The Mystery of Love
In this strikingly original and ambitious book, Andrew Meehan gives us an account of the marriage of Constance and Oscar Wilde seen through Constance’s eyes. Her inner life from their first association to their wedding, the birth of two sons, separation and Oscar’s public downfall are imagined in affecting and absorbing detail. Occasional responses to Constance’s narrative come from Oscar in footnotes.
‘…If you’re here to propose marriage, let’s get on with it’ says the unconventional Constance, who describes her wedding dress as ‘a handful of slimy satin’. Her motive for accepting the proposal? To leave home. His for making it? ‘Free passage for life in the disguise of a respectable man’. They are matched in unpredictability, wilfulness and complexity of character.
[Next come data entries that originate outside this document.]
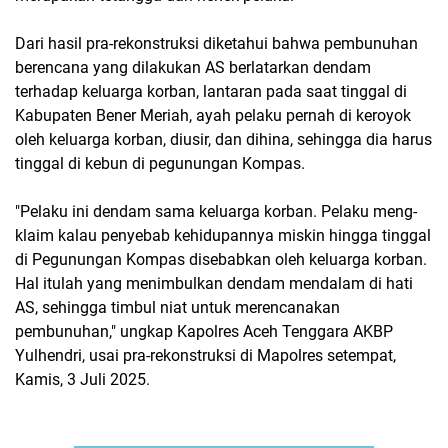
Dari hasil pra-rekonstruksi diketahui bahwa pembunuhan
berencana yang dilakukan AS berlatarkan dendam
terhadap keluarga korban, lantaran pada saat tinggal di
Kabupaten Bener Meriah, ayah pelaku pernah di keroyok
oleh keluarga korban, diusir, dan dihina, sehingga dia harus
tinggal di kebun di pegunungan Kompas.
"Pelaku ini dendam sama keluarga korban. Pelaku meng-
klaim kalau penyebab kehidupannya miskin hingga tinggal
di Pegunungan Kompas disebabkan oleh keluarga korban.
Hal itulah yang menimbulkan dendam mendalam di hati
AS, sehingga timbul niat untuk merencanakan
pembunuhan," ungkap Kapolres Aceh Tenggara AKBP
Yulhendri, usai pra-rekonstruksi di Mapolres setempat,
Kamis, 3 Juli 2025.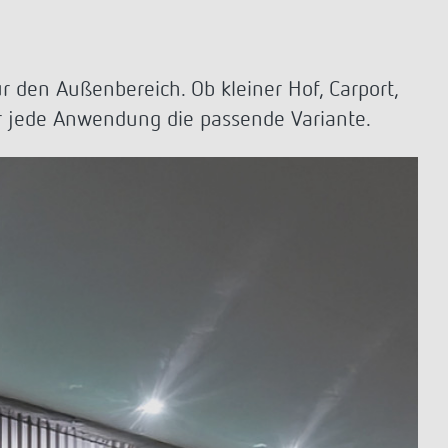
Fernbedienungen Melder / Strahler
Montagematerial Melder / Strahler
Mehr anzeigen
r den Außenbereich. Ob kleiner Hof, Carport,
icht
LUXORliving
r jede Anwendung die passende Variante.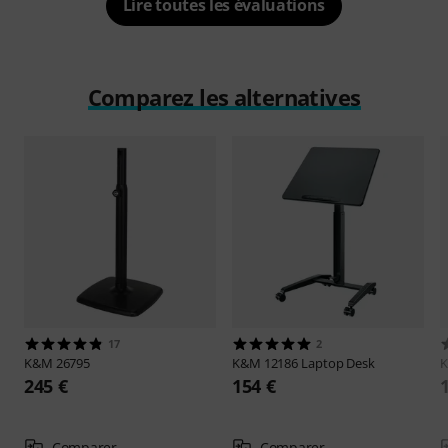
Lire toutes les évaluations
Comparez les alternatives
17
2
K&M
26795
K&M
12186 Laptop Desk
245 €
154 €
Comparer
Comparer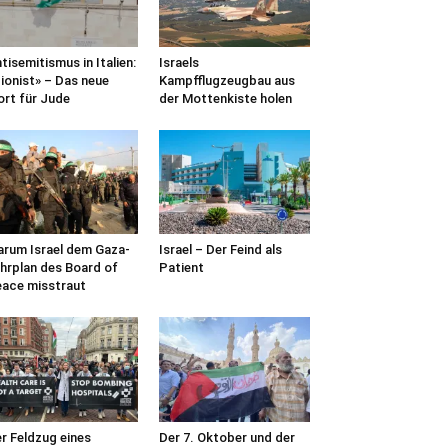
tisemitismus in Italien:
Israels
ionist» – Das neue
Kampfflugzeugbau aus
rt für Jude
der Mottenkiste holen
rum Israel dem Gaza-
Israel – Der Feind als
hrplan des Board of
Patient
ace misstraut
r Feldzug eines
Der 7. Oktober und der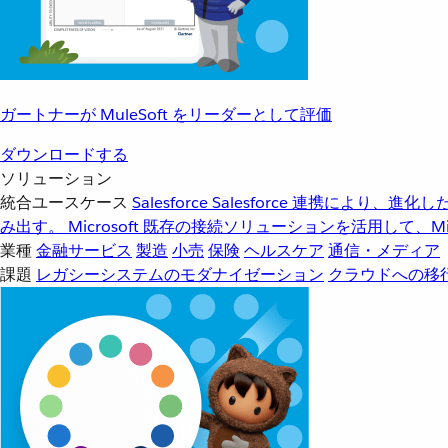
ガートナーが MuleSoft をリーダーとして評価
ダウンロードする
ソリューション
統合ユースケース
Salesforce
Salesforce 連携により、
み出す。
Microsoft
既存の接続ソリューションを活用して、Mic
業種
金融サービス
製造
小売
保険
ヘルスケア
通信・メディア
課題
レガシーシステムのモダナイゼーション
クラウドへの移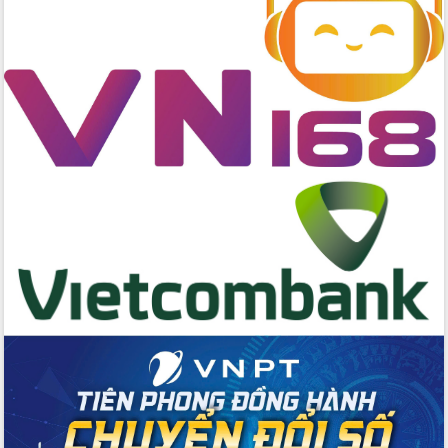
trọng trong kỷ nguyên mới
Hội nghị lần thứ tư Ban Chỉ đạo công
tác bầu cử tỉnh Đắk Lắk
Hội nghị Báo cáo viên Trung ương
tháng 01/2026
Phó Thủ tướng Hồ Quốc Dũng đánh giá
cao kết quả Chiến dịch Quang Trung
tại Đắk Lắk
Hội nghị Ban Chấp hành Đảng bộ tỉnh
Đắk Lắk lần thứ 2 (mở rộng)
Tập trung giải phóng mặt bằng, đẩy
nhanh tiến độ Tuyến đường bộ ven
biển
Gỡ khó, khởi công xây dựng, sửa chữa
toàn bộ nhà ở cho hộ dân đúng tiến độ
đề ra
UBND tỉnh Đắk Lắk tổng kết công tác
quốc phòng, quân sự địa phương năm
2025
Tập trung triển khai quyết liệt, đồng bộ
các giải pháp nhằm thực hiện hiệu quả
Constance understands her famous husband and his favourite pastime of ‘smoking, reading and being looked at’, but struggles with his neglect, extravagance and long absences, always aware of the relentless public gaze. Despite the eccentricity of the marriage, they show some more familiar responses: the exhaustion and concern of new parents, the quarrels which begin with ‘why do you always…’
This story of their lives is excellently and wittily written, with many memorable descriptions. Constance is amazed at the fanatical and ornate detail with which Oscar approaches the furnishing of their house in Tite Street. She dreads living in ‘an extrovert house…’ in which ‘the room was just as important as what happened there’.
The end of Oscar Wilde’s outwardly glittering life is described by his estranged wife reflecting on their time together as she travels across Europe to visit him in Reading Gaol. Still she loves him as deeply as he does her – the mystery of love.